PLEASE REPLY - Challenge Problem 6-1-09

[vasd.inc]

PLEASE HELP! In the explanation given for the following problem, MGMAT states that a + 1 - c cannot be less than zero. I can't figure out why that is... why can't c be greater than a+1?

Question:

Positive integers a, b, c, m, n, and p are defined as follows: m = 2a 3b, n = 2c, and p = 2m/n. Is p odd?

(1) a < b
(2) a < c


Answer:

We should first combine the expressions for m, n, and p to get the following:
p = 2m/n = 2(2a 3b) / 2c = 2a + 1 - c 3b

The question can be rephrased as "Does p have no 2's in its prime factorization?" Since p is an integer, we know that the power of 2 in the expression for p above cannot be less than zero (otherwise, p would be a fraction). So we can focus on the exponent of 2 in the expression for p: "Is a + 1 - c = 0?" In other words, "Is a + 1 = c?"

Statement (1): INSUFFICIENT. The given inequality does not contain any information about c.

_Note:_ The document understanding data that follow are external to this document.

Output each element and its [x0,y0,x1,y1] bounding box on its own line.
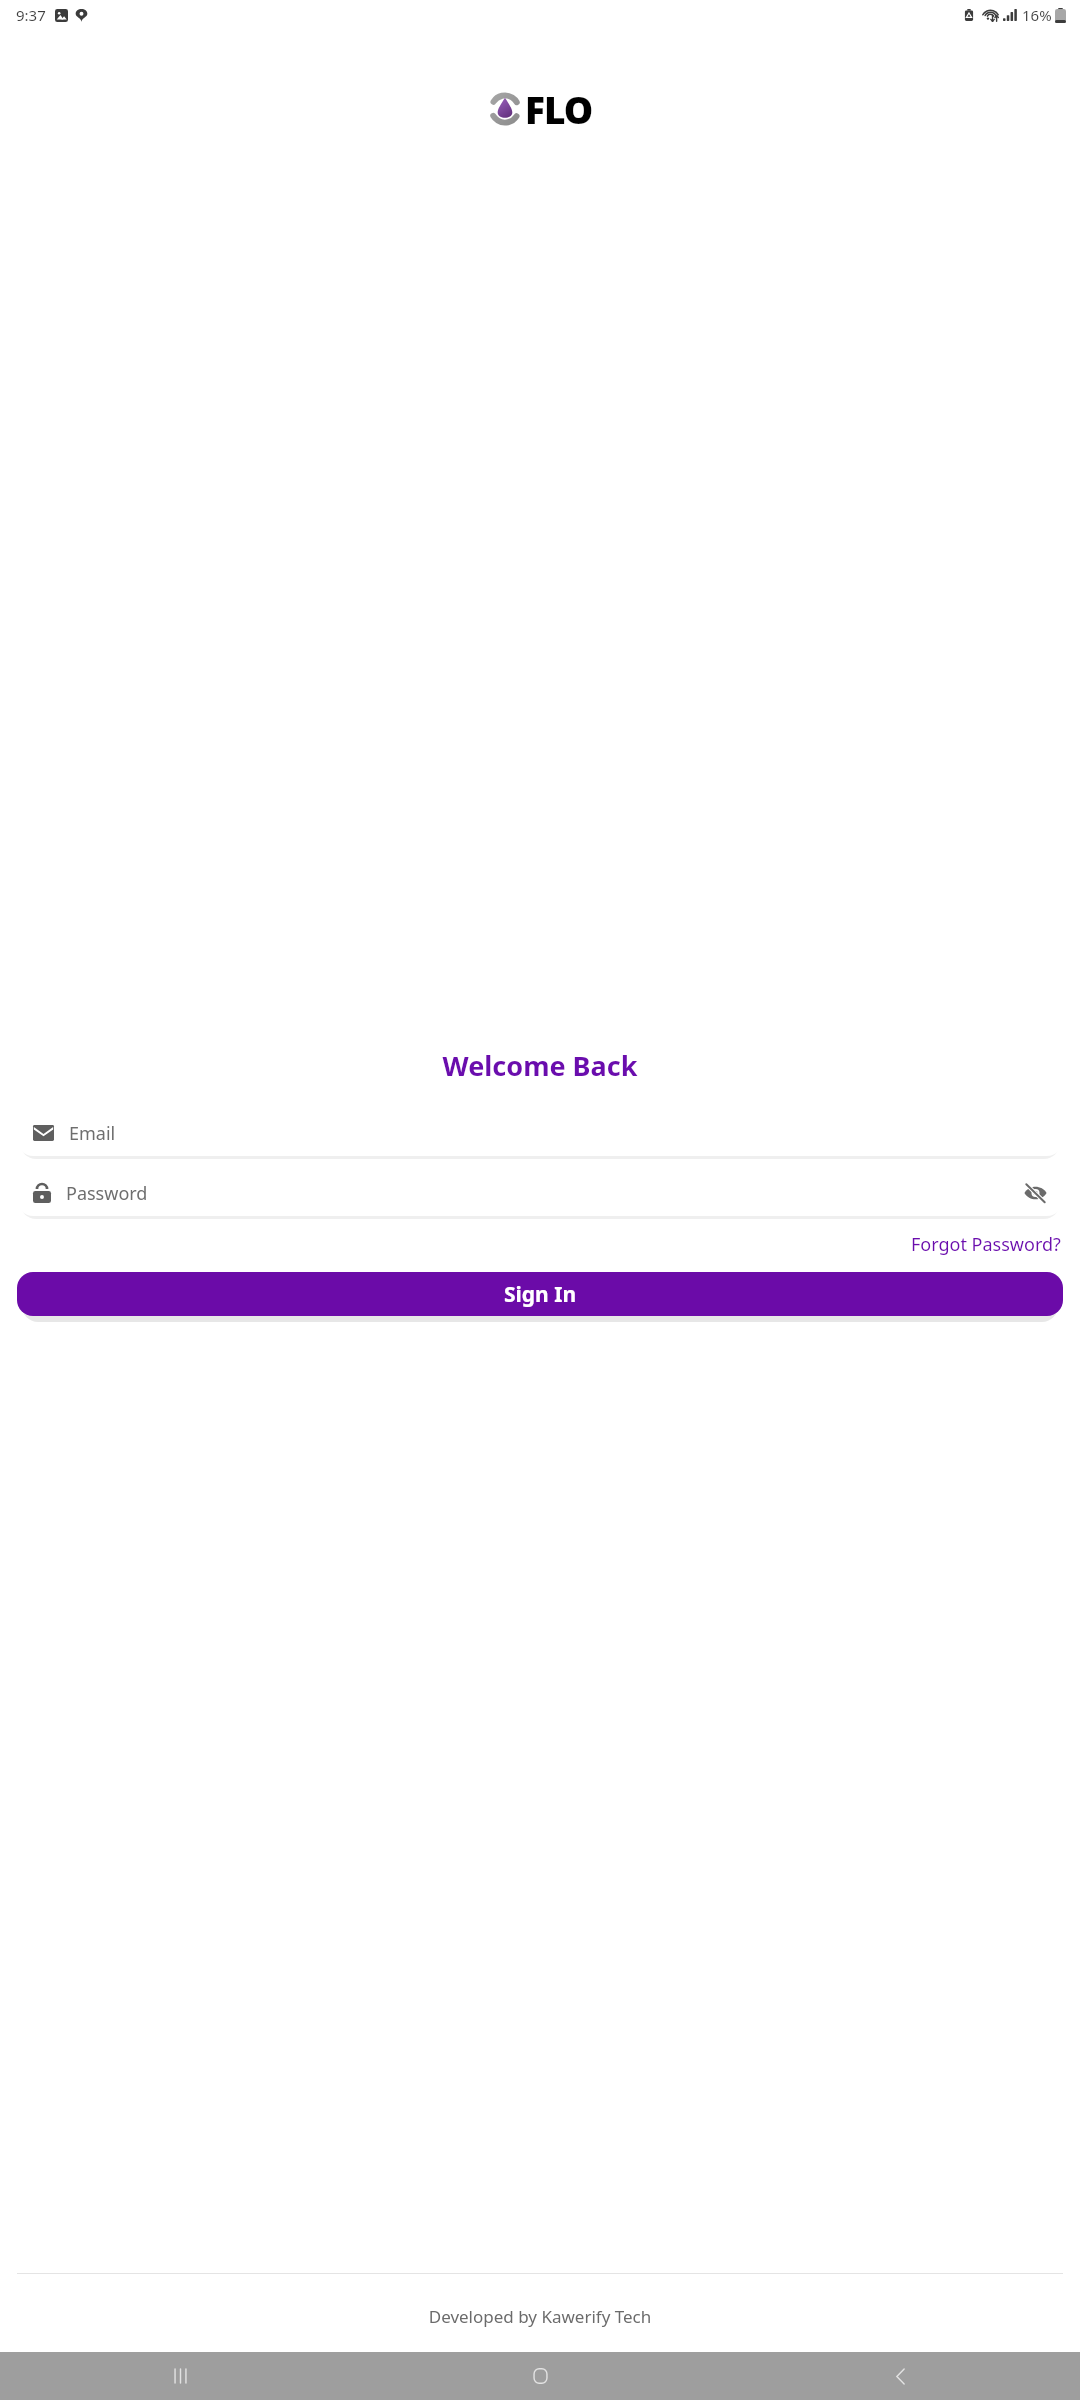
button[interactable]: Home [360,2352,720,2400]
staticText: Forgot Password? [911,1232,1061,1257]
staticText: Password [66,1181,148,1206]
staticText: Welcome Back [0,1047,1080,1084]
staticText: 16% [1022,5,1052,25]
button[interactable]: Email [17,1110,1063,1156]
staticText: 9:37 [16,5,46,25]
staticText: FLO [525,84,593,134]
button[interactable]: Recent apps [0,2352,360,2400]
button[interactable]: Sign In [17,1272,1063,1316]
button[interactable]: Show password [1017,1175,1053,1211]
staticText: Developed by Kawerify Tech [0,2305,1080,2328]
staticText: Sign In [504,1280,577,1309]
button[interactable]: Password [17,1170,1063,1216]
staticText: Email [69,1121,116,1146]
button[interactable]: Forgot Password? [909,1230,1063,1259]
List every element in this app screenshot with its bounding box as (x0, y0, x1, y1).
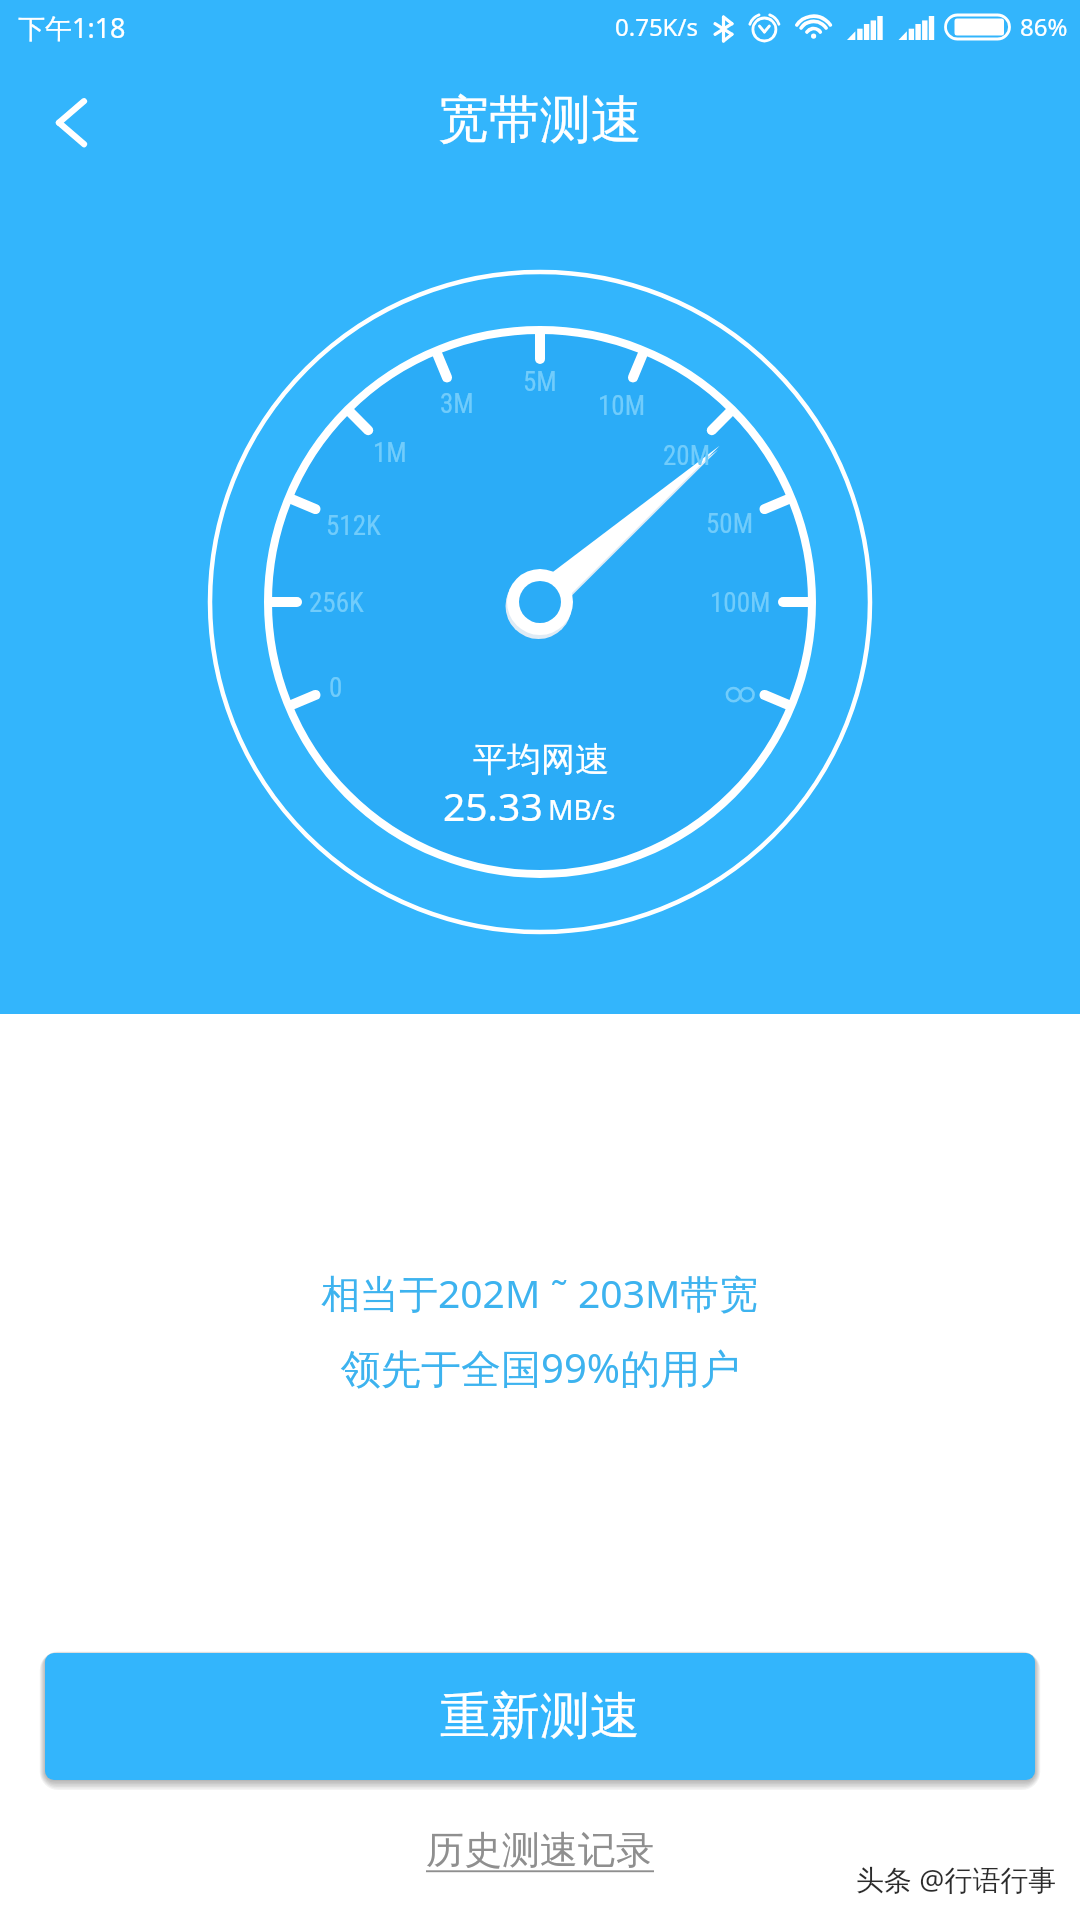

Statement (2): SUFFICIENT. We are told that a is less than c. We also know that a and c are both integers (given) and that a + 1 - c cannot be less than zero[/color].
In other words, a + 1 cannot be less than c, so a + 1 is greater than or equal to c. The only way for a to be less than c AND for a + 1 to be greater than or equal to c, given that both variables are integers, is for a + 1 to equal c. No other possibility works. Therefore, we have answered our rephrased question "Yes."

[esledge]

Just to be clear, some of those variables are exponents, which I will indicate with the ^ mark. Here's the full question again:

Positive integers a, b, c, m, n, and p are defined as follows: m = (2^a)(3^b), n = 2^c, and p = 2m/n. Is p odd?

(1) a < b
(2) a < c

If p = 2m/n, substituting the given expressions for m and n we get:

p = 2*(2^a)(3^b)/(2^c) = (2^1)(2^a)(3^b)/(2^c) = [2^(1+a-c)]*(3^b)

If 1+a-c were any integer less than zero, the power of two would be a fraction. For example, if 1+a-c = -1 and b = 1, then p = (2^-1)*(3^1) = 3/2. Since we are told that p is an integer, 1+a-c cannot be negative.

[cariappa.88]

Does the question answer itself?

a, b, c, n, p are all positive integers.

m = 2^a * 3^b

Here, a^2 has to be even, and 3^b has to be odd irrespective of what the values of a or b are. As a result, m has to be even.

n = 2^c

Here, n has to be even

p = 2m/n or m = 2(m/n). Here (m/n) could be odd or even, but when multiplied by 2, it becomes even. So, doesn't the question answer itself.

Simply put, any positive integer multiplied by 2 is even. So, 2(m/n) has to be positive.

I'd really appreciate it if someone thinks this explanation is faulty.

Thanks!

[jnelson0612]

Does the question answer itself?

a, b, c, n, p are all positive integers.

m = 2^a * 3^b

Here, a^2 has to be even, and 3^b has to be odd irrespective of what the values of a or b are. As a result, m has to be even.

n = 2^c

Here, n has to be even

p = 2m/n or m = 2(m/n). Here (m/n) could be odd or even, but when multiplied by 2, it becomes even. So, doesn't the question answer itself.

Simply put, any positive integer multiplied by 2 is even. So, 2(m/n) has to be positive.

I'd really appreciate it if someone thinks this explanation is faulty.

Thanks!

Be careful! What if m=6 and n=4? Then you get 3 as the result. Even though m itself is even, if the n contains lots of twos those twos may cancel out with the coefficient 2 up to and also the two contained in the m.